Let me say a quick word on the way this album is working on me. It's groovy, but for the most part, I don't like it. It seems pretty inconsequential, you ask me. Some nice things I could say? I like that the second track (I won't bother to type out that long, nonsense title again) uses the expression medulla oblongata. Just to use it, you know. That's cool.

That out of the way, allow me to make some comments on the late Isaac Hayes (may he rest in peace; God bless and keep him). As you may remember, the man enjoyed a sort of second career when he portrayed Chef on South Park. On the show, the South Park children would often go to him for answers, he would tell them something a little too grown-up, they wouldn't understand, and he would say, "Forget everything I just said." That was the bit. That was cute. Chef was cool.

Now as you may also remember, Isaac Hayes was vilified for his religion. He was a Scientologist. I think this was quite unfair. The religion itself has been criticized for its belief system, which some regard as akin to science fiction. There have also been criticisms leveled at the prices for services and price structures to move up in the religion. Some have alleged that the religion is abusive to its practitioners, especially the worker corps that undergirds it, a worker corps which works for free. With this free labor and the religion's tax exemption and steep pricing structure, it would seem as though it is easy for the religion to generate money hand over fist. For the sake of argument, let this criticism withstand. But now I ask why someone like Hayes or anyone else would be attracted to this religion in the first place?

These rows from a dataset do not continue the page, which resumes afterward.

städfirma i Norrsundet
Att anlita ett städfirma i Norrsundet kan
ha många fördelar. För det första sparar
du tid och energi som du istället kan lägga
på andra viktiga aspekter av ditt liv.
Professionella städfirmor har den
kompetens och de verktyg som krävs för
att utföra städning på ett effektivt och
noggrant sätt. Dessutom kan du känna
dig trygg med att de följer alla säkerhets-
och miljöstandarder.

The other night, my wife and I were talking about another more infamous Scientologist Tom Cruise. My wife had just returned from the theater after having seen Top Gun: Maverick. I had declined to go. I didn't like the original film, and I doubted I would like the sequel, since from the trailer it looked like a glorified advertisement for the American military. As a Londoner would say, "No fanks." Anyway, my wife kept saying how awesome she thought Cruise was. She was especially amazed by the stunts in the film, many of which he did himself.

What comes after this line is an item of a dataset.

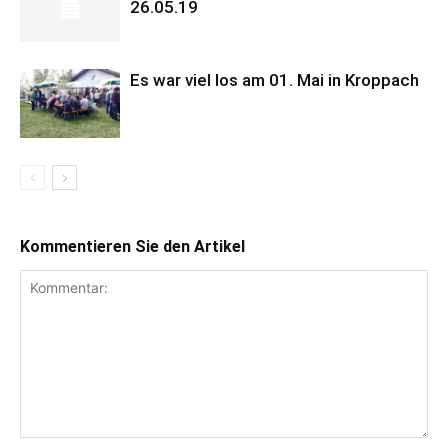
26.05.19
Es war viel los am 01. Mai in Kroppach
Kommentieren Sie den Artikel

Apparently, in Cruise's religion, the belief is that as you move up the levels, you acquire great mental and physical faculties. Your level of influence over other people increases, your body allows you to do things others can't do, and you begin to have a preternatural control over your environment. Everything runs smoothly, you transcend problems, it's mind over matter... Why would an actor or musician want that? I wonder. Seems to me this belief system would be attractive to nearly everyone.

An underlying tenet of any religion, it seems to me, is that there is more to the world than what we experience with the five senses. Another tenet is that there are some individuals who have tapped into this transcendent world and maybe, just maybe, we could learn from them if we make them our role models. In addition to having special, holy people, every religion has special, holy places, anniversaries, texts, and rituals. And then there's the idea that maybe we will feel better or live better if we partake of the culture created by this religion.

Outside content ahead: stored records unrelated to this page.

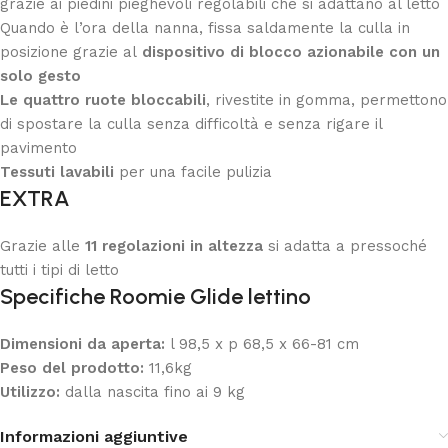
grazie ai piedini pieghevoli regolabili che si adattano al letto
Quando è l’ora della nanna, fissa saldamente la culla in
posizione grazie al
dispositivo di blocco azionabile con un
solo gesto
Le quattro ruote bloccabili
, rivestite in gomma, permettono
di spostare la culla senza difficoltà e senza rigare il
pavimento
Tessuti lavabili
per una facile pulizia
EXTRA
Grazie alle
11 regolazioni in altezza
si adatta a pressoché
tutti i tipi di letto
Specifiche Roomie Glide lettino
Dimensioni da aperta:
l 98,5 x p 68,5 x 66-81 cm
Peso del prodotto:
11,6kg
Utilizzo:
dalla nascita fino ai 9 kg
Informazioni aggiuntive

And really it's probably that last bit that people want in religion the most. Naturally, I think everyone hopes the religion they grew up into will be the one that provides for them, and just as naturally, they will think the religion they were born into is the "correct" one. A nice coincidence, growing up in the right place at just the right time and growing up part of not only the correct national culture but the correct religious culture.

I try not to think too much about this stuff, honestly, and live according to my religious convictions. Among those convictions is the belief that everyone has religious convictions. Even someone who proclaims to believe in nothing believes in something. Even supposing he or she grew up as part of one particular religious tradition and now claims not to believe in that  religious tradition, I seriously doubt he or she hasn't transplanted those beliefs with equally strong convictions. One becomes a humanist or devotes him- or herself to the Democratic Party, say.

This is just to say I don't slight Hayes for his beliefs which probably helped him make the best of his time on Earth. God bless the man.

Finished the album, by the way. Nothing to write home about.